SUPPLIED RECORDS ▸
- Opening Delimiter -

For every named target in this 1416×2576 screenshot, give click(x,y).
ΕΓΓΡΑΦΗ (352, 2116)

- Closing Delimiter -
- Opening Delimiter -

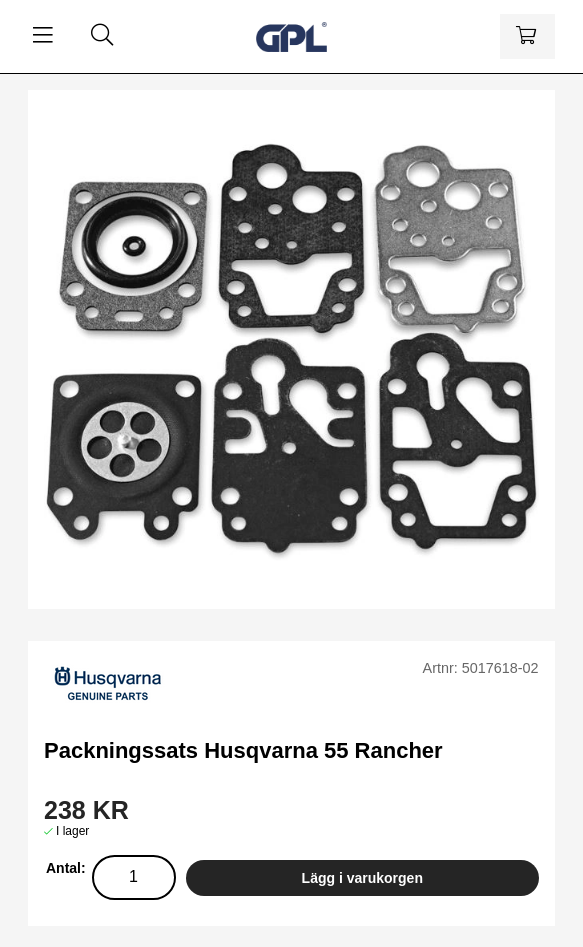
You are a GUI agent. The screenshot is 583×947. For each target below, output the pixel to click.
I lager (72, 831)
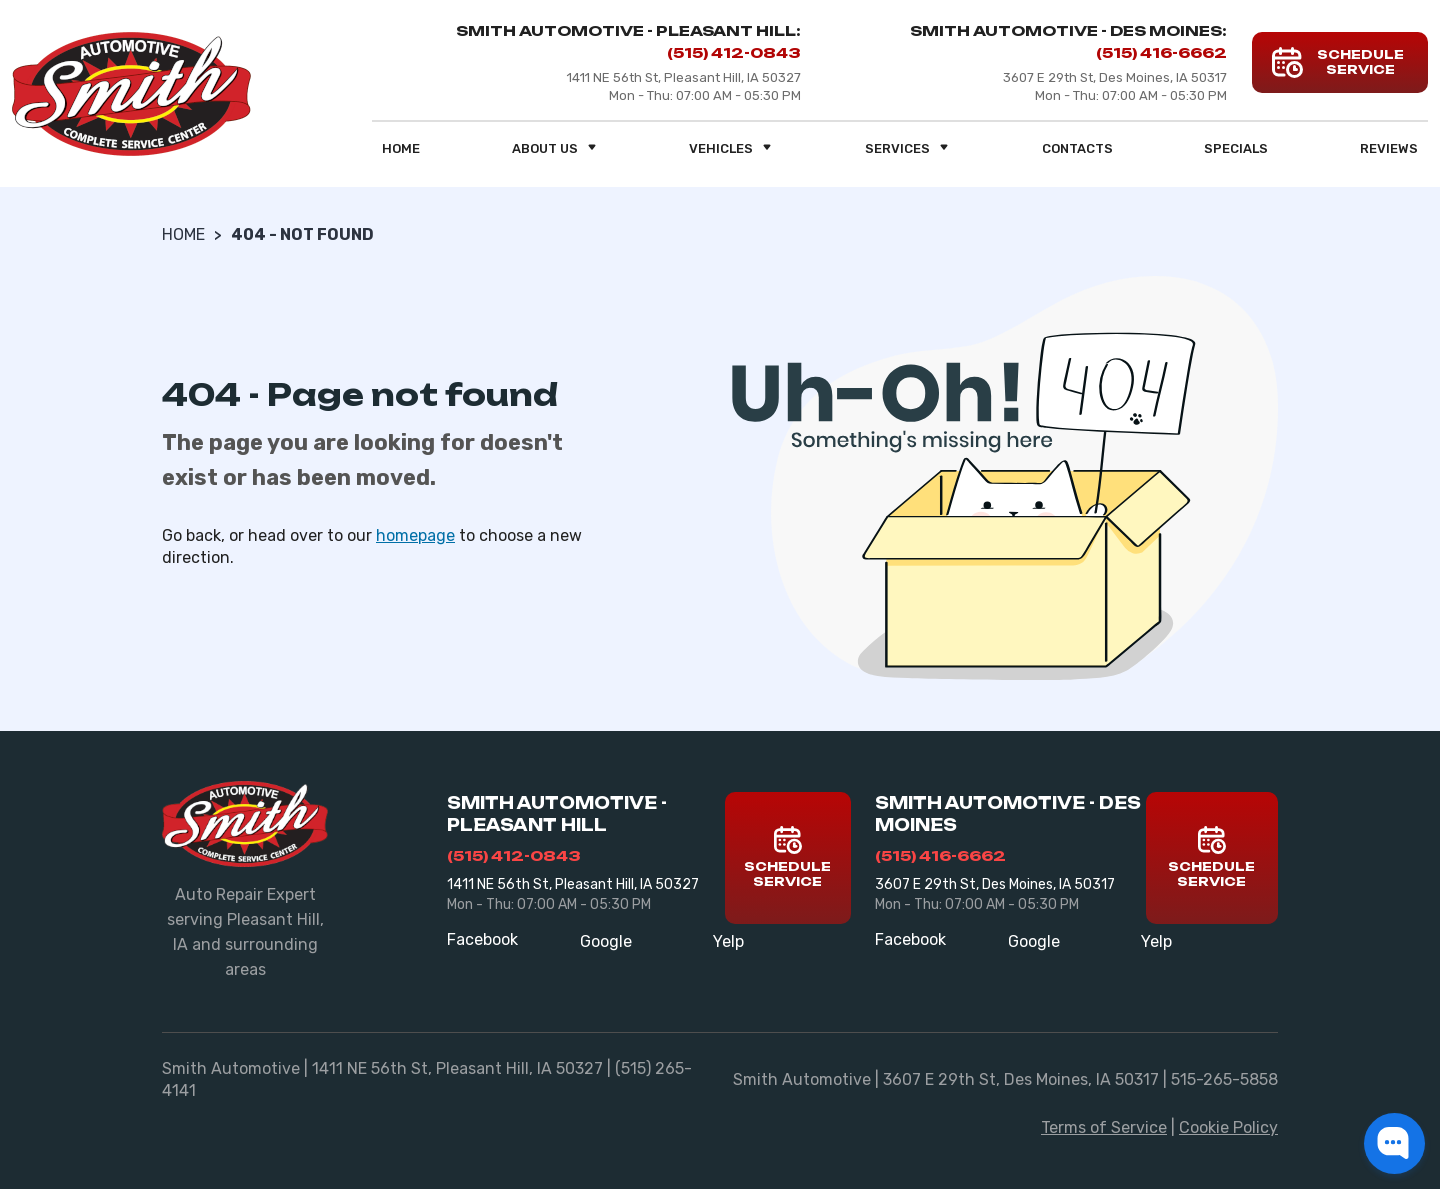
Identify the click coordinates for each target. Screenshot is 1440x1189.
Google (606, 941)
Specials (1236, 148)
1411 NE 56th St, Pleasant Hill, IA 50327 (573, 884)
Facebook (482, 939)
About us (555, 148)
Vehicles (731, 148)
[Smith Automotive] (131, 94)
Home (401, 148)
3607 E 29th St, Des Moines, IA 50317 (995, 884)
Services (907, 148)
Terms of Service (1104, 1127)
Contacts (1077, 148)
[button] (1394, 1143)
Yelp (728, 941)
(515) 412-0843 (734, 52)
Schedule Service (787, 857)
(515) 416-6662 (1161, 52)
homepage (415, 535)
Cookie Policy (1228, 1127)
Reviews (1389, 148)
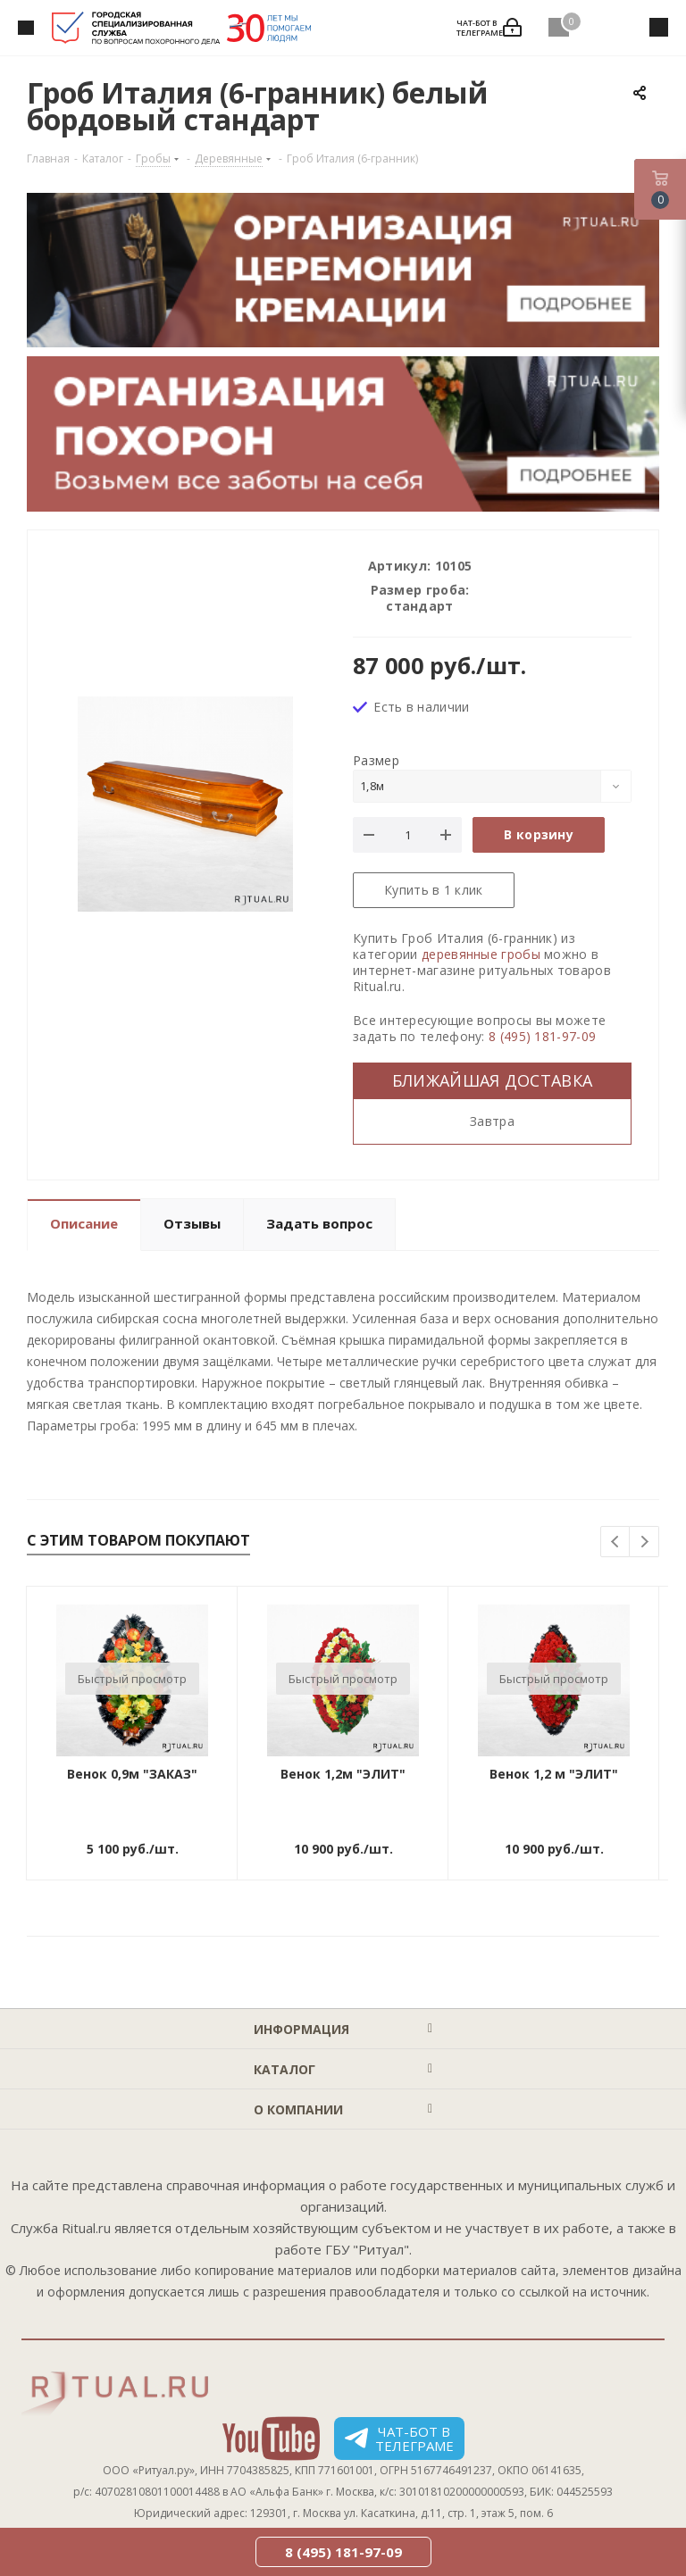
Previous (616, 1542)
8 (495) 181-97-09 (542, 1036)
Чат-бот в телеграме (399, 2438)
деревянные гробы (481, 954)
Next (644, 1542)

- Closing Delimiter -

EXERCISE BRIEF ▸
All lines in the records above that contain "each" are to be reported.

EXPECTED ANSWER ▸
You are a GUI agent. The screenshot is 583×947. For each target below, output the pixel to click.
Identify the click coordinates for each target. Screenshot is 1440x1189.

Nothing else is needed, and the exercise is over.